One of the applications to use sd is to set the width of Bollinger Bands. But it seems using average range +- sd is more interesting to define price band.
I did not ask about how to compute S (standard deviation), but about the behavior of R/S (where R is the range).
Thanks. Any fundamental reasons behind it? How do incorporate it in a chart as BB are usually in multiples of S (S, 2S, etc).
Yes, I know what you asked for... If you look at the link I mentioned, you would have seen that it's a discussion of the various different measures of volatility. Specifically, you might wanna look at the Parkinson estimator.
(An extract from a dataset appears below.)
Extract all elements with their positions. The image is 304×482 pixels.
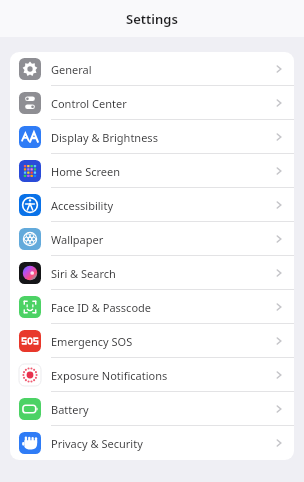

I think the nature of S, that is, standard deviation, or called sigma, Ï in math, is that statistically S is not just to show the degree of variation, but also a measure for the probability distribution. For example, the probability for the price to be in range of average R+S is 75.9%, and 97.9% to be in average R + 2S, and so on. Thanks,
Before I explain the difference, thank you for the link. In the first reading, I did not even notice that there are multiple pages (I think the navigation could be made clearer). My definition of R is different from the Parkinson's definition, but I find Parkinson very interesting and I could understand why you have thought about the R the way you thought about it earlier in this thread. Suppose one wants to look at 2 years using 1-month bars. The usual estimation looks at end of year closes (24 observations in total). Parkinson's look at the ratios of a given year's high to same year's low. The use of logs in both is omitted here to simplify my writing of this post. My definition of R measures the distance between the highest close and the lowest close, among the 24 yearly closes (Not the R of a given year as Parkinson does). I could do the same for the 24 data points that would be generated by Parkinson's definition. The range I am interested in is then the range of the 24 observations, not the range of prices within each observation. I hope it is now a clearer definition. Maybe Parkinson's can still help. If so how? My interest is not to search for an estimator, but rather to study the range of all possible sets of observations that has a given STD.
This should hold only for normal returns, not for price. Price is not normally distributed. Returns also are not in most cases. Maybe for bonds and high cap stocks only.